WHAT YOU HAVE TO DO:
An exact copy is all that is wanted: the lines from the one with "Locate an element on the screen." through the end of the listing below, both included, minus any pictures.

RECORDS SUPPLIED:
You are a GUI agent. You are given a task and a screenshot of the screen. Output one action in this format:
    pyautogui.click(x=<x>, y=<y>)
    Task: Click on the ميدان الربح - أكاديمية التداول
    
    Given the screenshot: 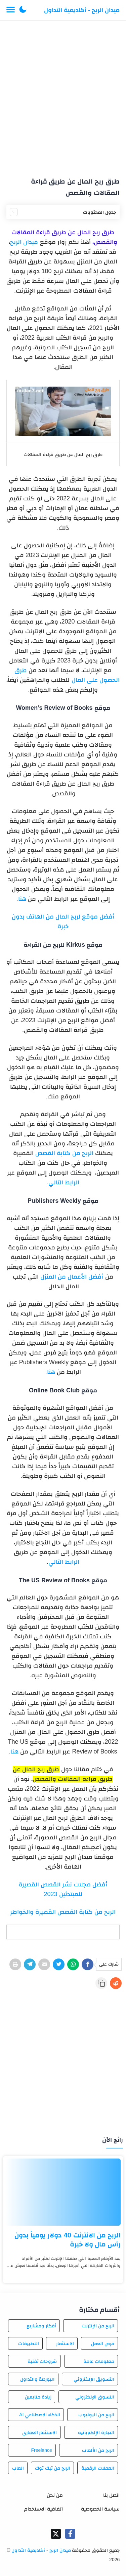 What is the action you would take?
    pyautogui.click(x=82, y=10)
    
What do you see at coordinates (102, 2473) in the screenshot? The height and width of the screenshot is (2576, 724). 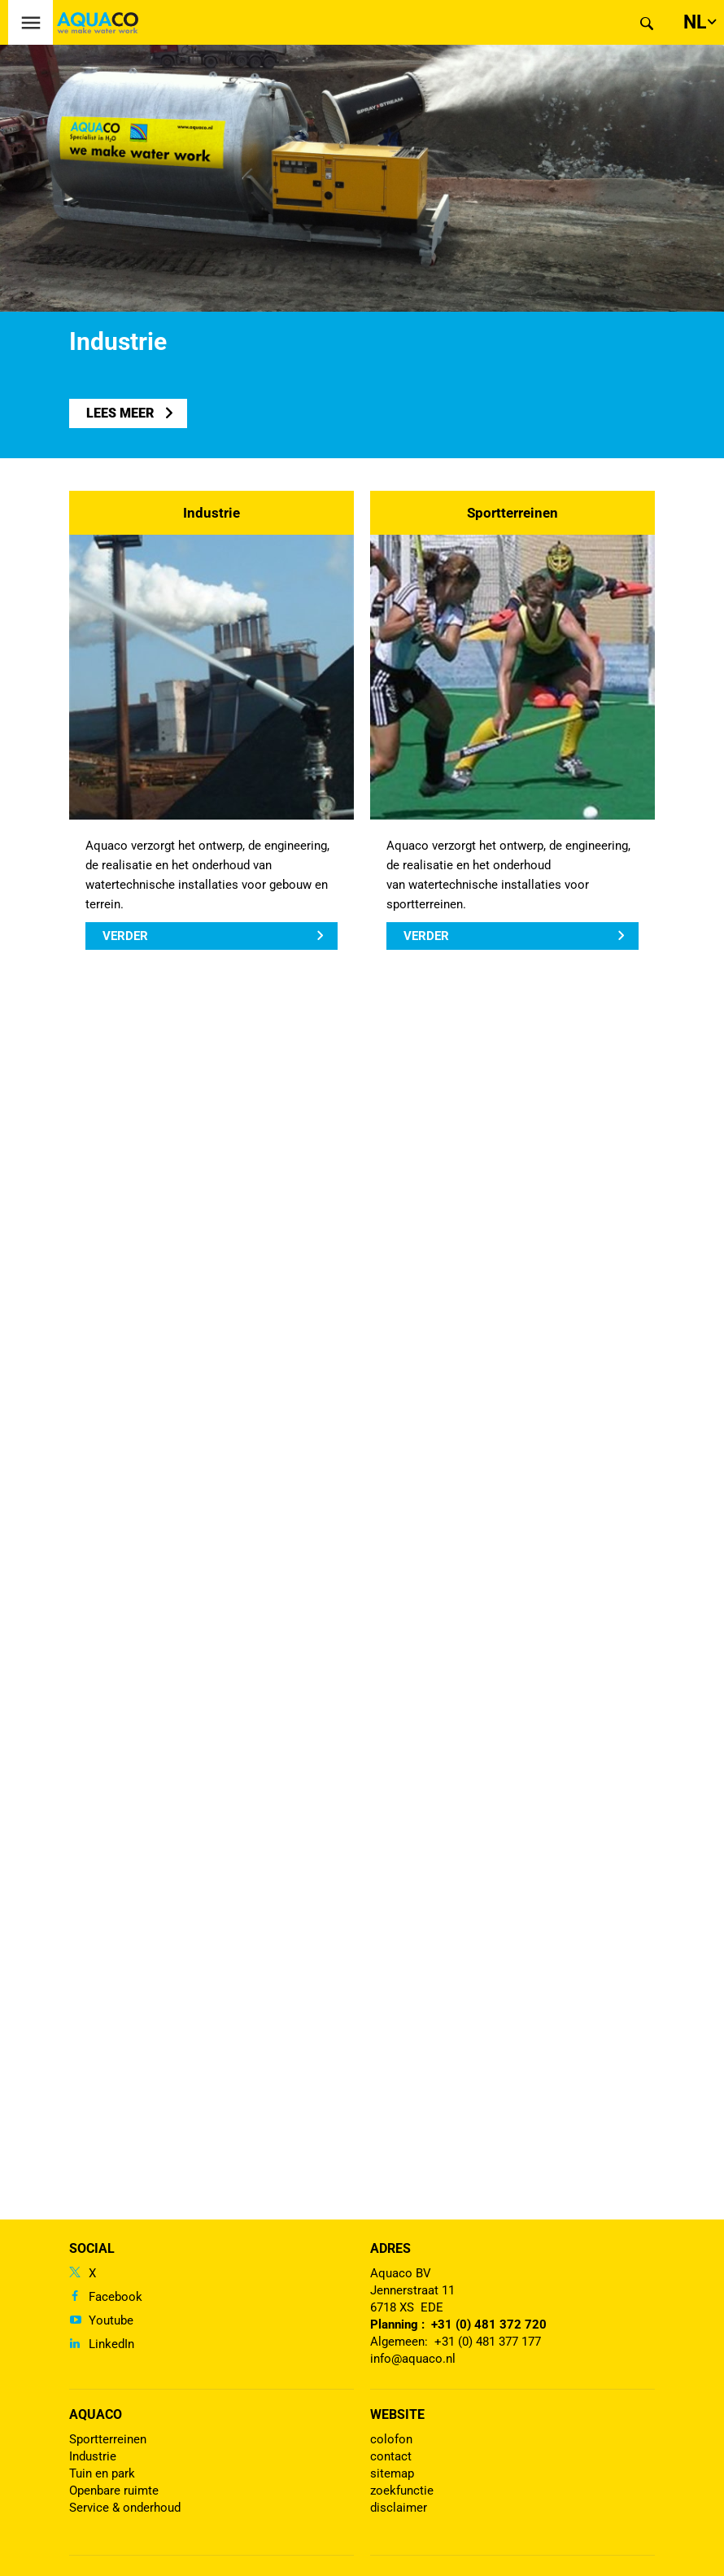 I see `Tuin en park` at bounding box center [102, 2473].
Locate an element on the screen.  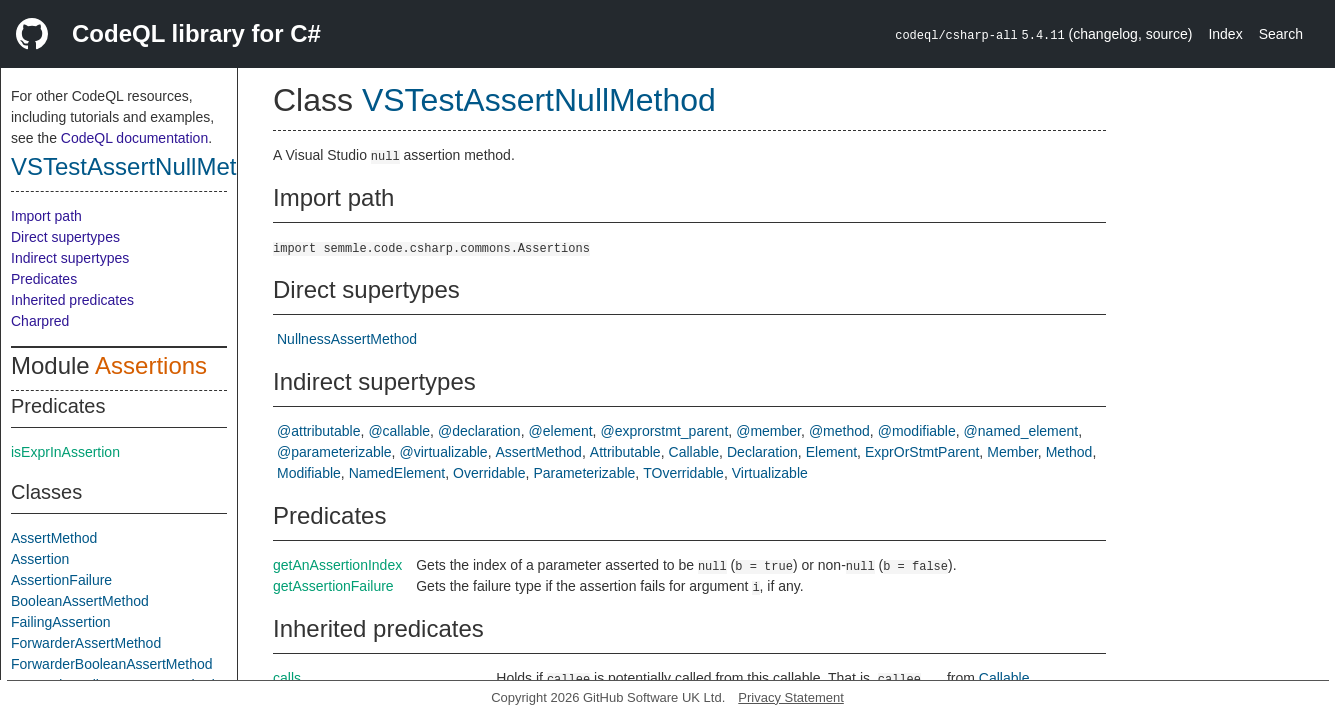
Assertion is located at coordinates (40, 559).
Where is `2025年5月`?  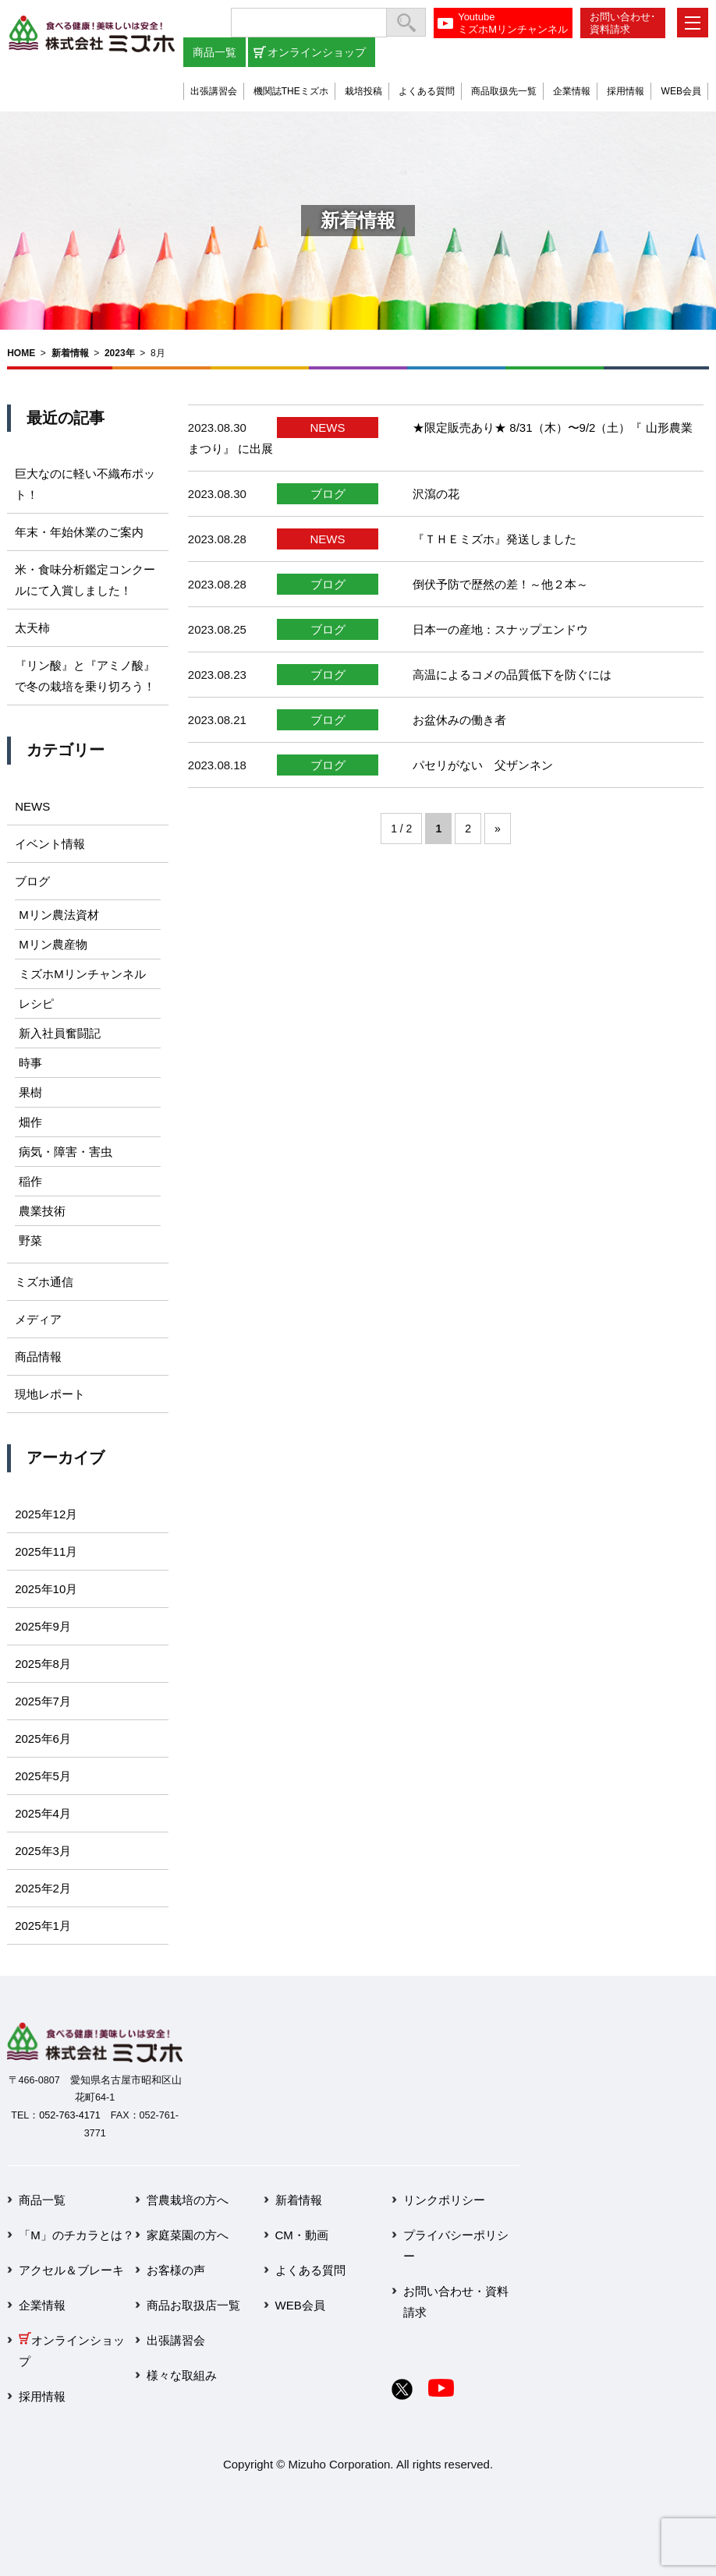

SOLUTION:
Locate an element on the screen.  
Assertion is located at coordinates (40, 559).
Where is `2025年5月`?  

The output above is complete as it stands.